Below are records; copy every line among them that contains the word "recueil".

### Provided data

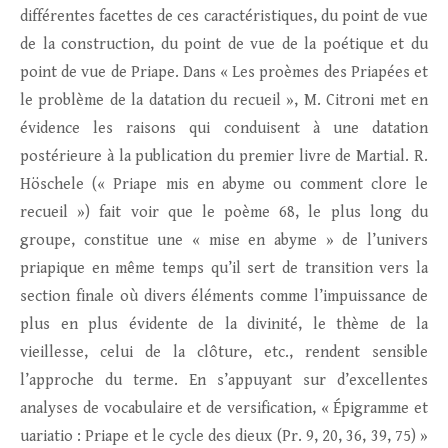
différentes facettes de ces caractéristiques, du point de vue
de la construction, du point de vue de la poétique et du
point de vue de Priape. Dans « Les proèmes des Priapées et
le problème de la datation du recueil », M. Citroni met en
évidence les raisons qui conduisent à une datation
postérieure à la publication du premier livre de Martial. R.
Höschele (« Priape mis en abyme ou comment clore le
recueil ») fait voir que le poème 68, le plus long du
groupe, constitue une « mise en abyme » de l’univers
priapique en même temps qu’il sert de transition vers la
section finale où divers éléments comme l’impuissance de
plus en plus évidente de la divinité, le thème de la
vieillesse, celui de la clôture, etc., rendent sensible
l’approche du terme. En s’appuyant sur d’excellentes
analyses de vocabulaire et de versification, « Épigramme et
uariatio : Priape et le cycle des dieux (Pr. 9, 20, 36, 39, 75) »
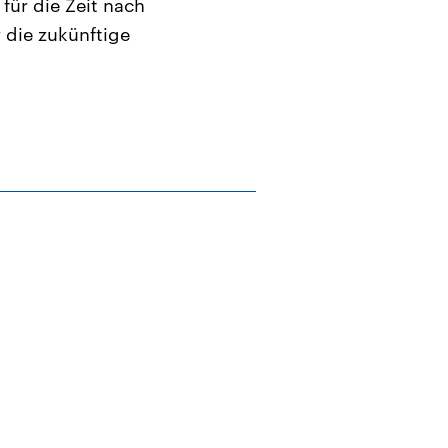
für die Zeit nach
r die zukünftige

######

▶ [Problem solution]:
le problème de la datation du recueil », M. Citroni met en
recueil ») fait voir que le poème 68, le plus long du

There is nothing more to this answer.